[Your objective]
Omit every picture, and retype the lines that run from the beginning of the data below through the line containing "Los caprichos", inclusive.

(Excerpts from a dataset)
=====

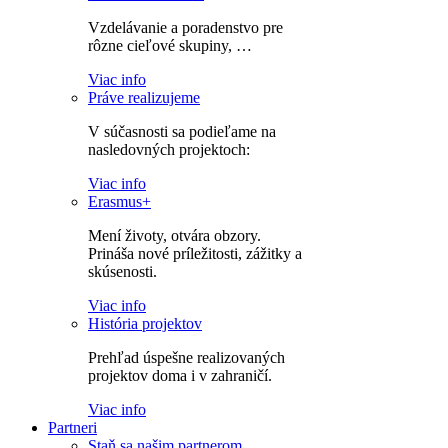
Vzdelávanie a poradenstvo pre
rôzne cieľové skupiny, …
Viac info
Práve realizujeme
V súčasnosti sa podieľame na
nasledovných projektoch:
Viac info
Erasmus+
Mení životy, otvára obzory.
Prináša nové príležitosti, zážitky a
skúsenosti.
Viac info
História projektov
Prehľad úspešne realizovaných
projektov doma i v zahraničí.
Viac info
Partneri
Staň sa našim partnerom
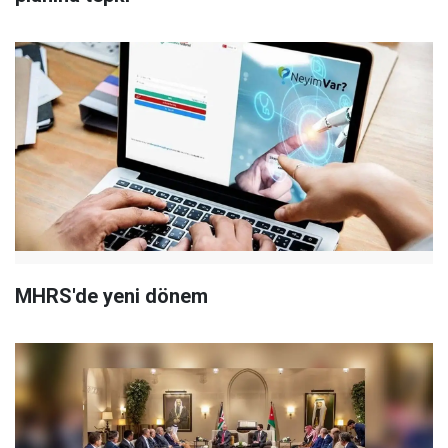
MHRS'de yeni dönem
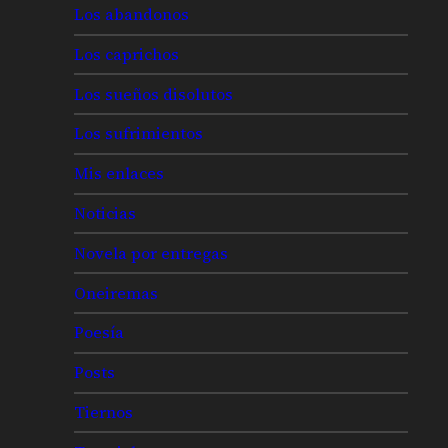
Los abandonos
Los caprichos
Los sueños disolutos
Los sufrimientos
Mis enlaces
Noticias
Novela por entregas
Oneiremas
Poesía
Posts
Tiernos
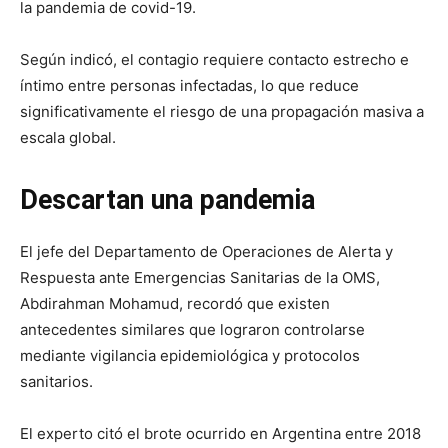
la pandemia de covid-19.
Según indicó, el contagio requiere contacto estrecho e
íntimo entre personas infectadas, lo que reduce
significativamente el riesgo de una propagación masiva a
escala global.
Descartan una pandemia
El jefe del Departamento de Operaciones de Alerta y
Respuesta ante Emergencias Sanitarias de la OMS,
Abdirahman Mohamud, recordó que existen
antecedentes similares que lograron controlarse
mediante vigilancia epidemiológica y protocolos
sanitarios.
El experto citó el brote ocurrido en Argentina entre 2018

=====

[Answer section]
Vzdelávanie a poradenstvo pre
rôzne cieľové skupiny, …
Viac info
Práve realizujeme
V súčasnosti sa podieľame na
nasledovných projektoch:
Viac info
Erasmus+
Mení životy, otvára obzory.
Prináša nové príležitosti, zážitky a
skúsenosti.
Viac info
História projektov
Prehľad úspešne realizovaných
projektov doma i v zahraničí.
Viac info
Partneri
Staň sa našim partnerom
MHRS'de yeni dönem
Los abandonos
Los caprichos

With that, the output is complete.